▶ **WHAT THE TASK ASKS**
In the entries below, every line that contains "Усилители" must be located and copied.

=== DATASET ENTRIES ===

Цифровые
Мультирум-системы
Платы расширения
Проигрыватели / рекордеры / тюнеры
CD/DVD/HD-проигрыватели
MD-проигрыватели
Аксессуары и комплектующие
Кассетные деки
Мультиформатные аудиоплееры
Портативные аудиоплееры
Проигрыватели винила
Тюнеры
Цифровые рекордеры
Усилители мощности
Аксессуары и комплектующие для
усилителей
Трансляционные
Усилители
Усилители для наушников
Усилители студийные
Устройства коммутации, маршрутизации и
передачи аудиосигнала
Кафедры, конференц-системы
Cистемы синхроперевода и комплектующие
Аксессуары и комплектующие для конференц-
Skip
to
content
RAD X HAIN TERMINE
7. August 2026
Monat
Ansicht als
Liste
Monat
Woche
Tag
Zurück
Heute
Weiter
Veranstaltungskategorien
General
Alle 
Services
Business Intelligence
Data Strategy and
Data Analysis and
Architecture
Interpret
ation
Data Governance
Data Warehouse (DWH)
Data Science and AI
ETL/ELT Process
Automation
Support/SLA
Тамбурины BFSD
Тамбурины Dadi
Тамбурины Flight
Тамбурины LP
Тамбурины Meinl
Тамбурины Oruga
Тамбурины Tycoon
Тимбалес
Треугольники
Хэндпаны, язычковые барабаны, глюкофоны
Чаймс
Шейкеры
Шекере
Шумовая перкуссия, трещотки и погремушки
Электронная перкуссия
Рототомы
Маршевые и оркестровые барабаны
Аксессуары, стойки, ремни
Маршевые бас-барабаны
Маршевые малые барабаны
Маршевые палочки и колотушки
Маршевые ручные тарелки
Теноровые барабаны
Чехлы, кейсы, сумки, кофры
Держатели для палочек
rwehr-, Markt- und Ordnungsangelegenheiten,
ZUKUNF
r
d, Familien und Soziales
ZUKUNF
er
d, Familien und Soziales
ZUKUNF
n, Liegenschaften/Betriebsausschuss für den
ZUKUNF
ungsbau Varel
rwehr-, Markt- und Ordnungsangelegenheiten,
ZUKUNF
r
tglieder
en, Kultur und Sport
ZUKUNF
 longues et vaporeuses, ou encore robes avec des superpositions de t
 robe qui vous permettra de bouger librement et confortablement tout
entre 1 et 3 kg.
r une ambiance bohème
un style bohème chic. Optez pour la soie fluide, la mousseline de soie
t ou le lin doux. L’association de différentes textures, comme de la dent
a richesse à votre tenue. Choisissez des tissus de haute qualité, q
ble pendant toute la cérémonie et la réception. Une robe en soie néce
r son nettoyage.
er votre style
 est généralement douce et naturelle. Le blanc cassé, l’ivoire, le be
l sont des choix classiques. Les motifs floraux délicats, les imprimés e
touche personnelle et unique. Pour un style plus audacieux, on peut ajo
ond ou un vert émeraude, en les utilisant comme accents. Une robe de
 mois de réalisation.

===

▶ **EXPECTED ANSWER**
Усилители мощности
Усилители
Усилители для наушников
Усилители студийные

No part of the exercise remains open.